Figure 1. IFN-ϒ Level in Lymphocytes Separated From Spleen in different Groups After 48 and 72 Hours Following Treated With Soluble Leishmania Antigen.
Figure 2. IL-4 Level in Lymphocytes Separated From Spleen in Different Groups After 48 and 72 Hous Following Treated With Soluble Leishmania Antigen.
5. Discussion
This is the first report showing the effect of cantharidin on IFN-ϒ and IL-4 in cutaneous leishmaniasis. Results showed that cantharidin exacerbates CL lesion, except for 0.05% cantharidin. Cantharidin suppresses Th1 type response by inhibiting IFN-ϒ production, but it has no effect on IL-4. In the current study, treatment with 0.05% cantharidin restrained lesion growth, but it was unable to increase IFN-ϒ production. Some studies indicate the inflammatory reaction in blister location with lymphocytes and macrophages infiltration. Neutrophils are primary antimicrobial effector cells, and their main function is affecting phagocytosis and destroying invading pathogens. Following L. major transmission, neutrophils were observed capturing parasites rapidly and efficiently. Neutrophils produce and secret myeloperoxidase causing tissue damage (19-21). Cantharidin induces neutrophils infiltration into the blister site in the first 24 hours and macrophages from 24 to 72 hours (19, 21). Infiltrating neutrophils did not destroy the parasite. Dendritic cells produce IL-12, which drives the generation of Th1 cells. Th1 cells in turn activate macrophages to increase inducible nitric oxide synthases (iNOS) and nitric oxide (NO) production, which results in killing the intracellular parasites (20). Cantharidin arrests dendritic cells proliferation and IFN-ϒ production (22). Norcantharidin, demethylated form of cantharidin, inhibits peripheral blood mononuclear cells (PBMC) proliferation in vitro (23). Also it can inhibit IL-12 production in human leukemic Jurket T cells, but doses less than 2 μg/mL induce IL-12 production (24).

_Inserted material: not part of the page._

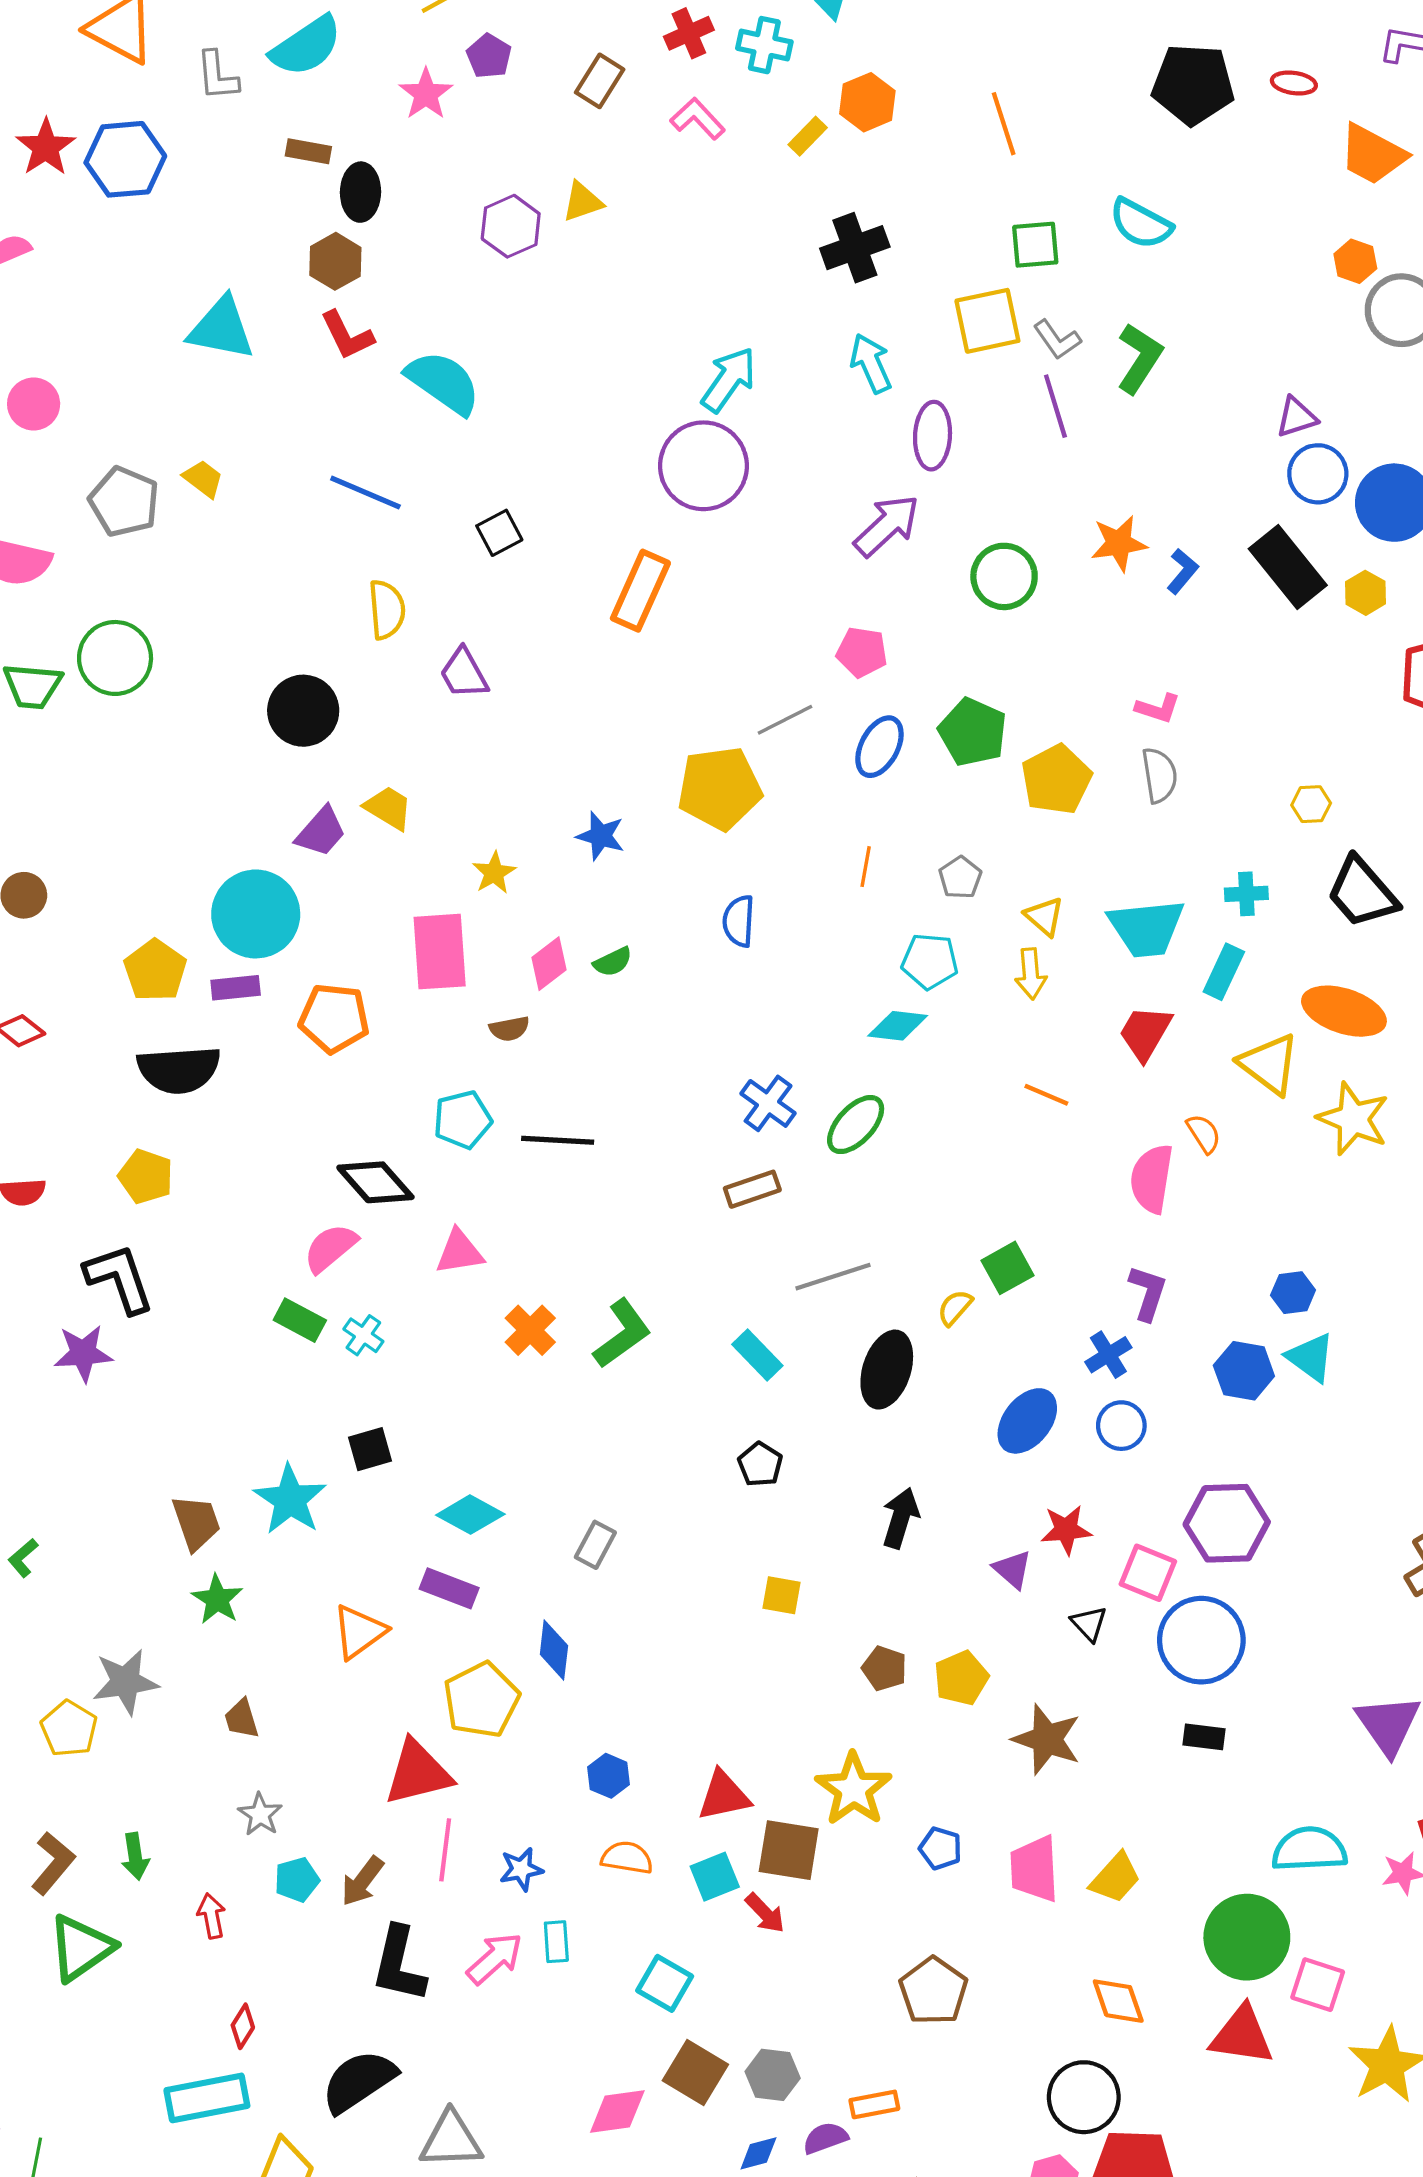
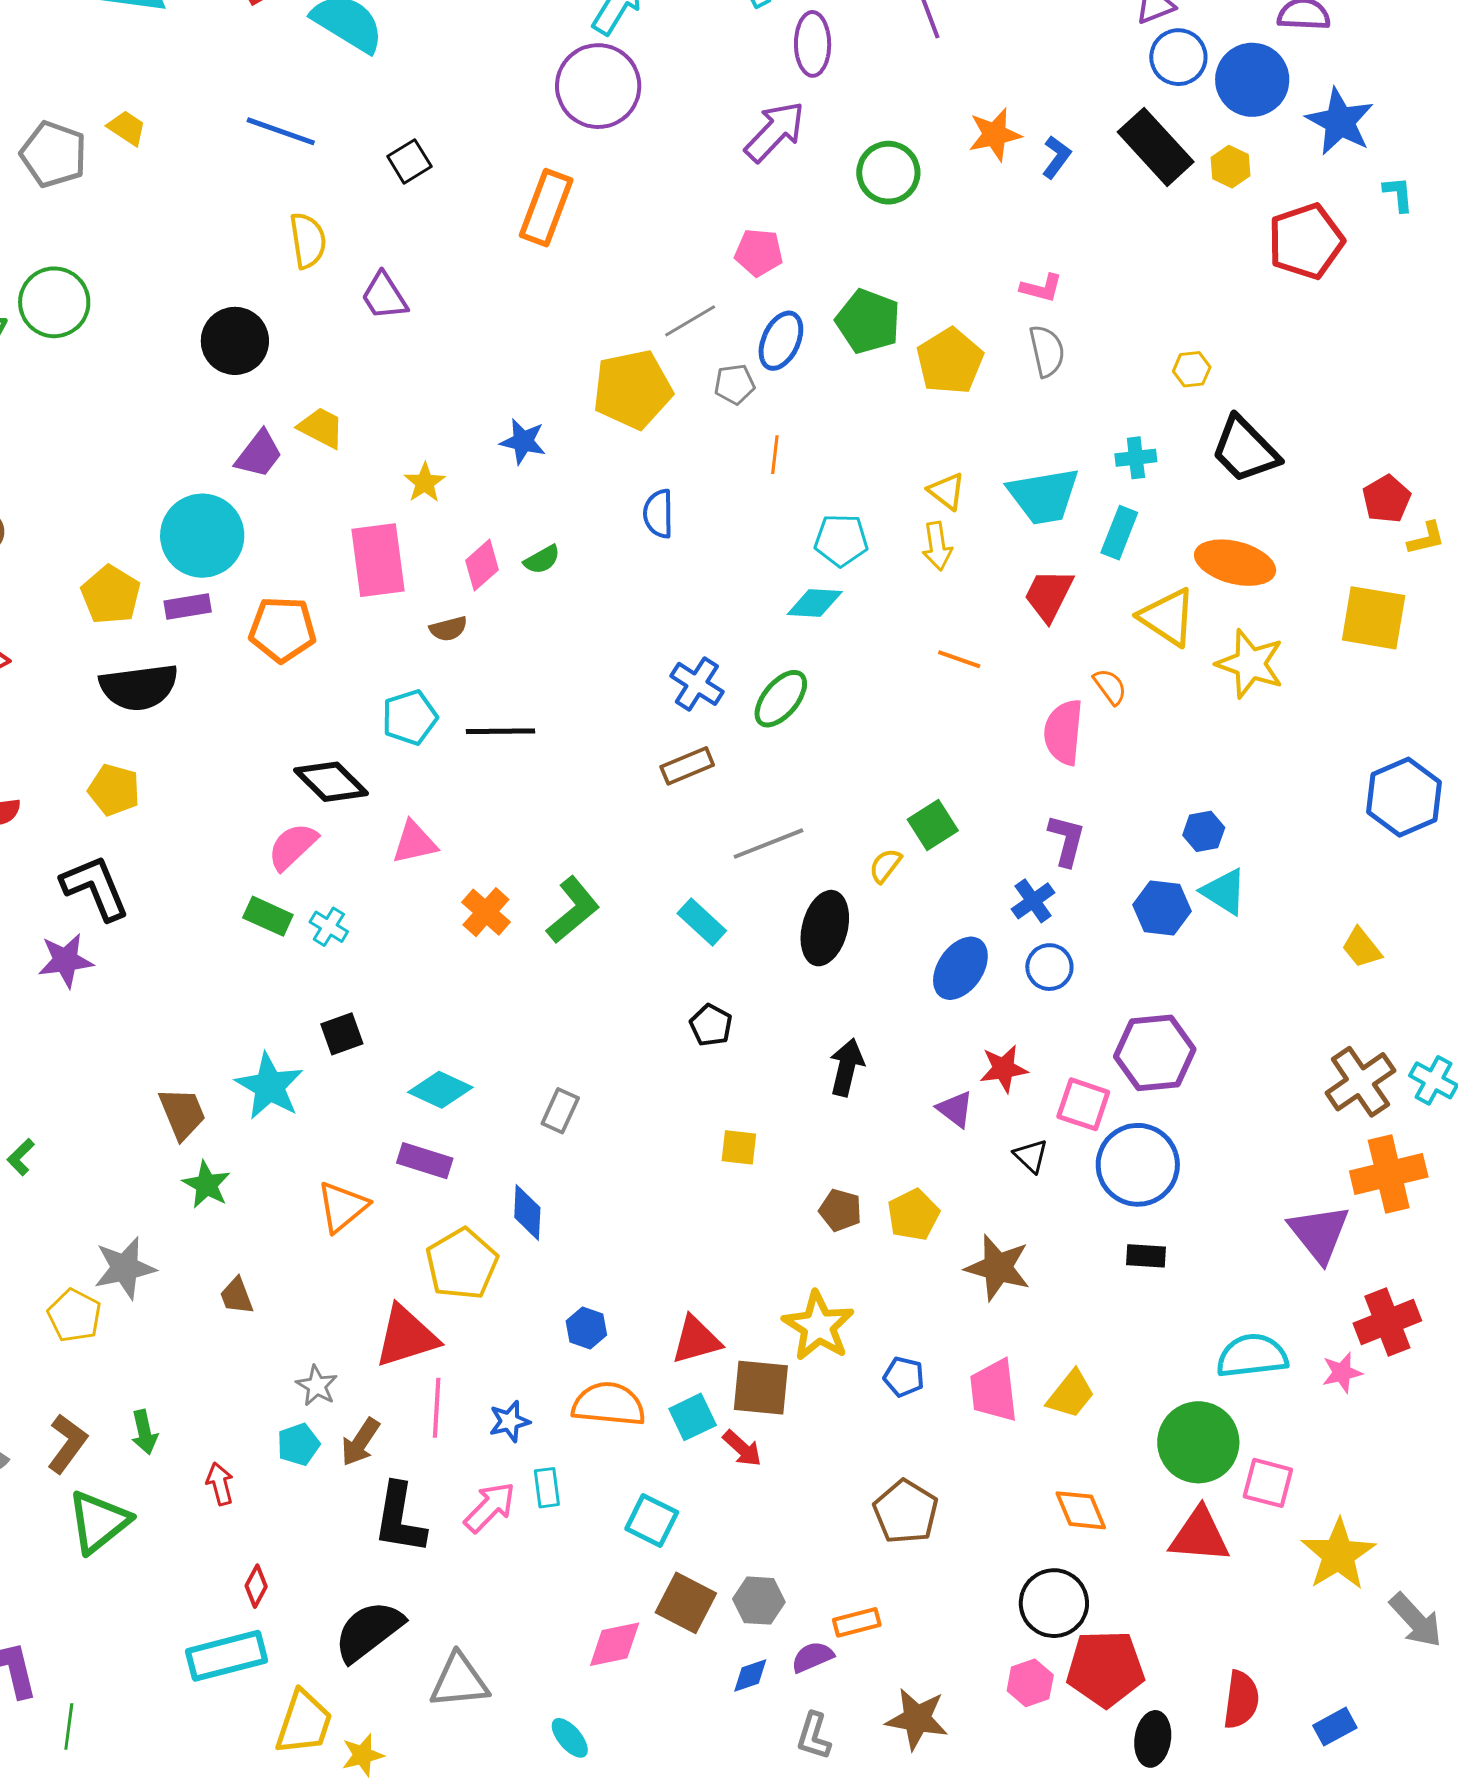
gray pentagon: (960, 878) -> (735, 384), moved, turned 30
gray star: (260, 1814) -> (317, 1386), moved
orange semicircle: (627, 1858) -> (609, 1404), size x1.5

The current study results indicate that high doses of cantharidin exacerbates lesion due to Th1-type response, therefore inhibiting IFN-ϒ production. But lesion growth in the group treated with 0.05% cantharidin was restrained. It can be supposed that cantharidin with low dose accelerates lesion healing.
Acknowledgments
This study was performed as PhD thesis and was supported by Tarbiat Modares University.
Footnotes
Implication for health policy/practice/research/medical education:Cantharidin is a vesicant that induces apoptosis in various cells. Low dose of cantharidin restrains lesion growth significantly. Interferon gamma level in cantharidin-treated groups was significantly less than that of the control group. But interlukin-4 level was similar among groups.
Authors’ Contribution:The funding organizations are academic institutions and had no role in the design and conduct of the study; collection, management, and analysis of the data; or preparation, review, and approval of the manuscript. Yahya Maroufi carried out the design and coordinated the study, participated in all experiments and prepared the manuscript. Fatemeh Ghaffarifar was the supervisor of this study, Abdolhosein Dalimi and Zohreh Sharifi provided assistance in the design of the study, coordinated and participated in manuscript preparation. All authors have read and approved the content of the manuscript.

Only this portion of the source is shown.